▶ [WORK TO BE COMPLETED]: Quote the records that follow in full, leaving the pictures out.

▶ [Stored data entries]:
--------

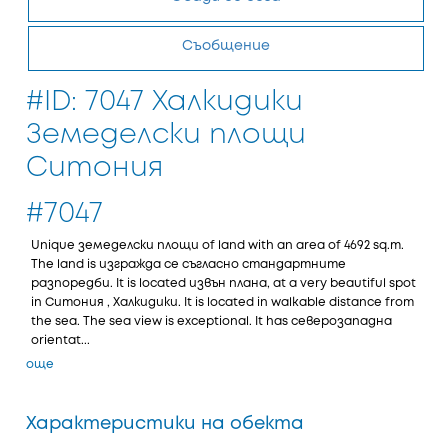
Съобщение
#ID: 7047 Халкидики
Земеделски площи
Ситония
#7047
Unique земеделски площи of land with an area of 4692 sq.m.
The land is изгражда се съгласно стандартните
разпоредби. It is located извън плана, at a very beautiful spot
in Ситония , Халкидики. It is located in walkable distance from
the sea. The sea view is exceptional. It has северозападна
orientat...
още
Характеристики на обекта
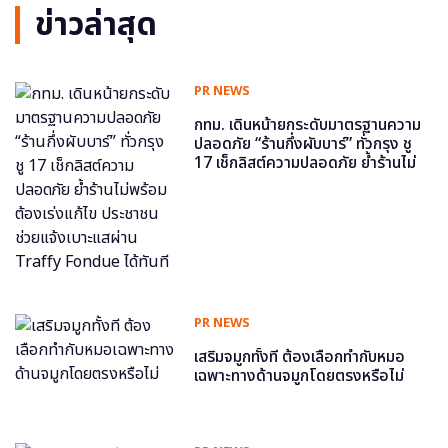
ข่าวล่าสุด
PR NEWS
กทม. เดินหน้ายกระดับมาตรฐานความ
ปลอดภัย “ร้านกึ่งผับบาร์” ทั่วกรุง ชู
17 เช็กลิสต์ความปลอดภัย ย้ำร้านไม่
พร้อม ต้องเร่งแก้ไข ประชาชนช่วย
แจ้งเบาะแสผ่าน Traffy Fondue ได้
ทันที
PR NEWS
เสริมจมูกทั้งที ต้องเลือกทำกับหมอ
เฉพาะทางด้านจมูกโดยตรงหรือไม่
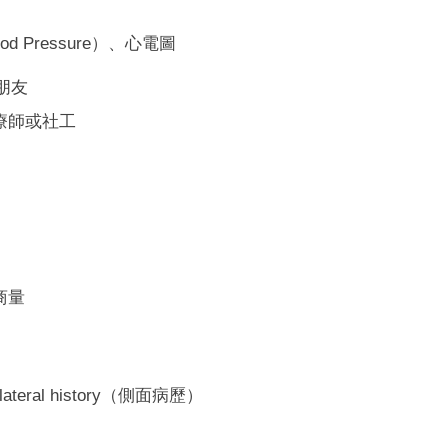
d Pressure）、心電圖
朋友
療師或社工
商量
al history（側面病歷）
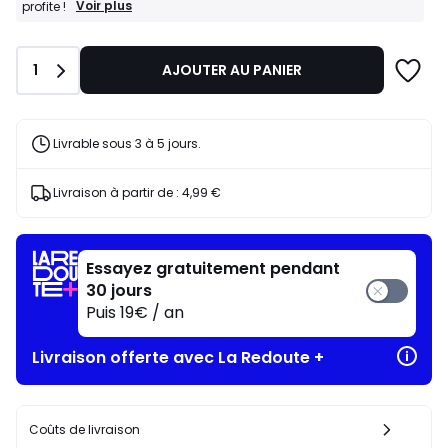
BONS
Voir plus
profite !
PLANS
:
-20%
Quantité
1
AJOUTER AU PANIER
dès
l’achat
de
2
articles
Livrable sous 3 à 5 jours.
au
choix*
J'en
Livraison à partir de :
4,99 €
profite
!
Essayez gratuitement pendant
30 jours
Puis 19€ / an
Livraison offerte avec La Redoute +
Coûts de livraison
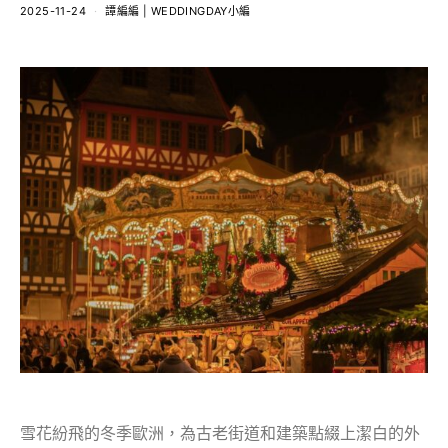
2025-11-24
譚編編 | WEDDINGDAY小編
雪花紛飛的冬季歐洲，為古老街道和建築點綴上潔白的外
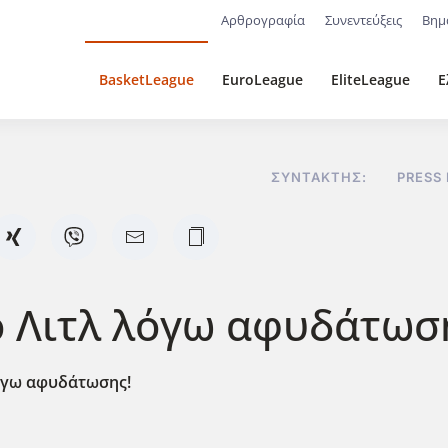
Αρθρογραφία
Συνεντεύξεις
Βημ
BasketLeague
EuroLeague
EliteLeague
Ε
ΣΥΝΤΆΚΤΗΣ:
PRESS
ο Λιτλ λόγω αφυδάτωσ
λόγω αφυδάτωσης!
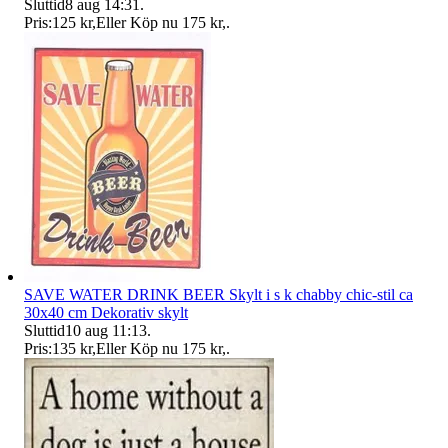
Sluttid
8 aug 14:31
.
Pris:
125 kr
,
Eller Köp nu
175 kr
,
.
SAVE WATER DRINK BEER Skylt i s k chabby chic-stil ca
30x40 cm Dekorativ skylt
Sluttid
10 aug 11:13
.
Pris:
135 kr
,
Eller Köp nu
175 kr
,
.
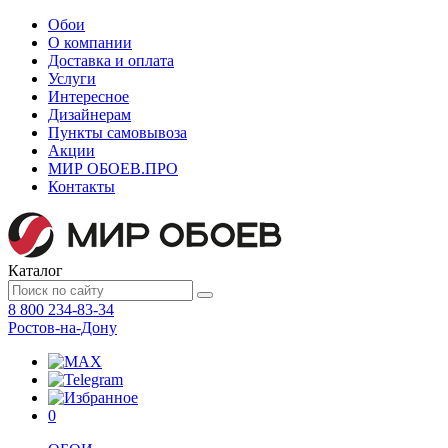
Обои
О компании
Доставка и оплата
Услуги
Интересное
Дизайнерам
Пункты самовывоза
Акции
МИР ОБОЕВ.
ПРО
Контакты
Каталог
8 800 234-83-34
Ростов-на-Дону
0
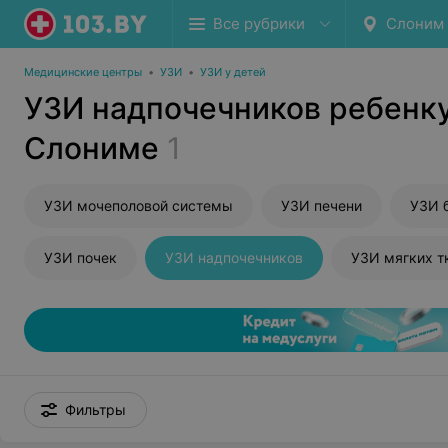
Все рубрики
Слоним
Медицинские центры
•
УЗИ
•
УЗИ у детей
УЗИ надпочечников ребенку
Слониме
1
УЗИ мочеполовой системы
УЗИ печени
УЗИ 
УЗИ почек
УЗИ надпочечников
УЗИ мягких т
Фильтры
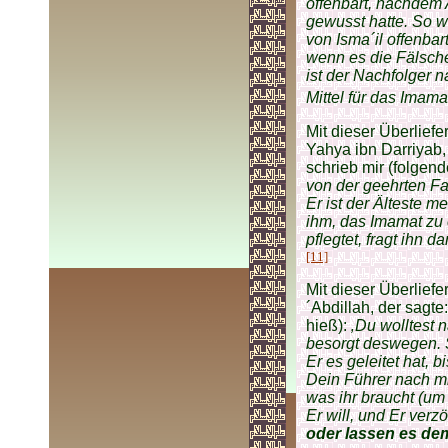
offenbart, nachdem
gewusst hatte. So 
von Isma´il offenbar
wenn es die Fälsch
ist der Nachfolger n
Mittel für das Imama
Mit dieser Überlie
Yahya ibn Darriyab,
schrieb mir (folgend
von der geehrten F
Er ist der Älteste m
ihm, das Imamat zu 
pflegtet, fragt ihn d
[11]
Mit dieser Überlie
´Abdillah, der sagte
hieß):
‚Du wolltest 
besorgt deswegen. Se
Er es geleitet hat, 
Dein Führer nach mi
was ihr braucht (um 
Er will, und Er verzö
oder lassen es de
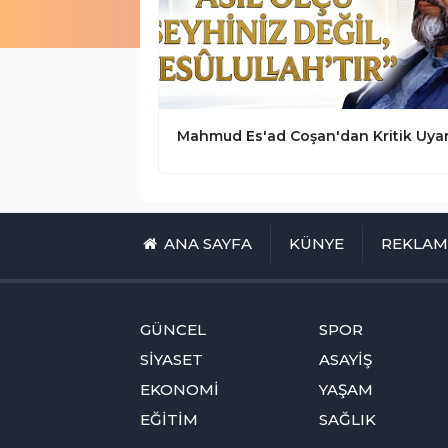
ANA SAYFA
KÜNYE
REKLA
GÜNCEL
SPOR
SİYASET
ASAYİŞ
EKONOMİ
YAŞAM
EĞİTİM
SAĞLIK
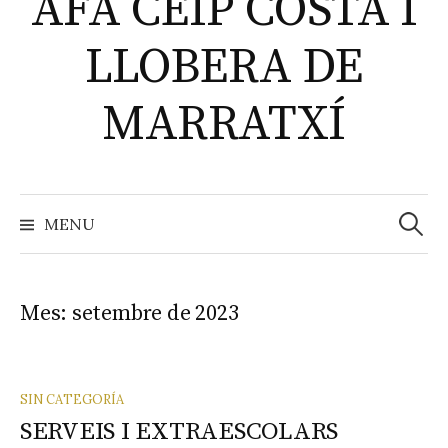
AFA CEIP COSTA I
LLOBERA DE
MARRATXÍ
MENU
C
e
Mes: setembre de 2023
r
c
SIN CATEGORÍA
SERVEIS I EXTRAESCOLARS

--------

▶ [SOLUTION FOR THIS TASK]:
Съобщение
#ID: 7047 Халкидики
Земеделски площи
Ситония
#7047
Unique земеделски площи of land with an area of 4692 sq.m.
The land is изгражда се съгласно стандартните
разпоредби. It is located извън плана, at a very beautiful spot
in Ситония , Халкидики. It is located in walkable distance from
the sea. The sea view is exceptional. It has северозападна
orientat...
още
Характеристики на обекта
ข่าวล่าสุด
PR NEWS
กทม. เดินหน้ายกระดับมาตรฐานความ
ปลอดภัย “ร้านกึ่งผับบาร์” ทั่วกรุง ชู
17 เช็กลิสต์ความปลอดภัย ย้ำร้านไม่
พร้อม ต้องเร่งแก้ไข ประชาชนช่วย
แจ้งเบาะแสผ่าน Traffy Fondue ได้
ทันที
PR NEWS
เสริมจมูกทั้งที ต้องเลือกทำกับหมอ
เฉพาะทางด้านจมูกโดยตรงหรือไม่
d Pressure）、心電圖
朋友
療師或社工
商量
al history（側面病歷）
BONS
Voir plus
profite !
PLANS
:
-20%
Quantité
1
AJOUTER AU PANIER
dès
l’achat
de
2
articles
Livrable sous 3 à 5 jours.
au
choix*
J'en
Livraison à partir de :
4,99 €
profite
!
Essayez gratuitement pendant
30 jours
Puis 19€ / an
Livraison offerte avec La Redoute +
Coûts de livraison
2025-11-24
譚編編 | WEDDINGDAY小編
雪花紛飛的冬季歐洲，為古老街道和建築點綴上潔白的外
Αρθρογραφία
Συνεντεύξεις
Βημ
BasketLeague
EuroLeague
EliteLeague
Ε
ΣΥΝΤΆΚΤΗΣ:
PRESS
ο Λιτλ λόγω αφυδάτωσ
λόγω αφυδάτωσης!
Sluttid
8 aug 14:31
.
Pris:
125 kr
,
Eller Köp nu
175 kr
,
.
SAVE WATER DRINK BEER Skylt i s k chabby chic-stil ca
30x40 cm Dekorativ skylt
Sluttid
10 aug 11:13
.
Pris:
135 kr
,
Eller Köp nu
175 kr
,
.
Обои
О компании
Доставка и оплата
Услуги
Интересное
Дизайнерам
Пункты самовывоза
Акции
МИР ОБОЕВ.
ПРО
Контакты
Каталог
8 800 234-83-34
Ростов-на-Дону
0
Все рубрики
Слоним
Медицинские центры
•
УЗИ
•
УЗИ у детей
УЗИ надпочечников ребенку
Слониме
1
УЗИ мочеполовой системы
УЗИ печени
УЗИ 
УЗИ почек
УЗИ надпочечников
УЗИ мягких т
Фильтры
offenbart, nachdem
gewusst hatte. So 
von Isma´il offenbar
wenn es die Fälsch
ist der Nachfolger n
Mittel für das Imama
Mit dieser Überlie
Yahya ibn Darriyab,
schrieb mir (folgend
von der geehrten F
Er ist der Älteste m
ihm, das Imamat zu 
pflegtet, fragt ihn d
[11]
Mit dieser Überlie
´Abdillah, der sagte
hieß):
‚Du wolltest 
besorgt deswegen. Se
Er es geleitet hat, 
Dein Führer nach mi
was ihr braucht (um 
Er will, und Er verzö
oder lassen es de
ANA SAYFA
KÜNYE
REKLA
GÜNCEL
SPOR
SİYASET
ASAYİŞ
EKONOMİ
YAŞAM
EĞİTİM
SAĞLIK
AFA CEIP COSTA I
LLOBERA DE
MARRATXÍ
MENU
C
e
Mes: setembre de 2023
r
c
SIN CATEGORÍA
SERVEIS I EXTRAESCOLARS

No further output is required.